Arabamın içinde telefonumun sesi yankı edince bir elimi kaldırıp gözümde dolan yaşları silmeye başladım ardından ekrana baktığımda Savaş'ın olduğunu gördüm.
Açmadım.
Onca şeyden sonra nasıl arayabilir. Onunla tüm ilişkimi bu sabah bitirmiştim.
Tüm vücudum öğlen güneşiyle ısınırken gözlerimdeki yaş yakıyordu.
Tekrar aradı.
Açmadım.
Aradı.
Engelledim.
O artık benim için hem biten hem de sonsuza kadar olmayacak biriydi.
Bitmişti.
Bir anda kendimi çiftlikte bulmuştum.
Ailemin fazla gelmediği bir çiftlik eviydi.
İki katlı, ahşaptan oluşan ve balkonu olan bir çiftlik eviydi. Hemen yanında ağır vardı ama atlardan başka hayvan da yoktu.
Arabadan inip derin bir nefes aldım.
Adımlarımı eve doğru attım ardından anahtarı, kapının yanında duran saksıdan çıkarıp kapıyı açtım.
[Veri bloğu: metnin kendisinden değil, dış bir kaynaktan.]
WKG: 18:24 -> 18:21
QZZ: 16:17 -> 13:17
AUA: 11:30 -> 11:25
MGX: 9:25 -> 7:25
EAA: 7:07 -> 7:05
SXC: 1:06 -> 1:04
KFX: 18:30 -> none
İçeriye girdiğim an eskiyi kokladım. Küçükken buraya gelmiştik ama sonra babam şehirde bir ev alınca burayı unutmuştum.
Koltukların üzerinde beyaz çarşaflar vardı. Ortada masa.
Tv hemen yan tarafta kalıyor ve başımı diğer tarafa çevirdiğimde orada ise yemek masası bulunuyordu. Salondan çıkıp diğer odalara girdim.
Burası abimin odasıydı ve hemen karşısındaki oda ise benim odamdı.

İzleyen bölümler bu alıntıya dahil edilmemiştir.